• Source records
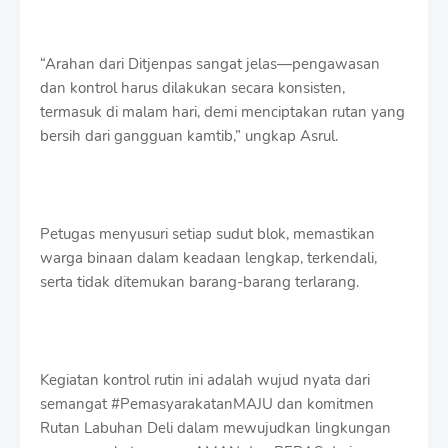
“Arahan dari Ditjenpas sangat jelas—pengawasan
dan kontrol harus dilakukan secara konsisten,
termasuk di malam hari, demi menciptakan rutan yang
bersih dari gangguan kamtib,” ungkap Asrul.
Petugas menyusuri setiap sudut blok, memastikan
warga binaan dalam keadaan lengkap, terkendali,
serta tidak ditemukan barang-barang terlarang.
Kegiatan kontrol rutin ini adalah wujud nyata dari
semangat #PemasyarakatanMAJU dan komitmen
Rutan Labuhan Deli dalam mewujudkan lingkungan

• Task
Extract every line of the records above that contains the word "kontrol".

• Your response
dan kontrol harus dilakukan secara konsisten,
Kegiatan kontrol rutin ini adalah wujud nyata dari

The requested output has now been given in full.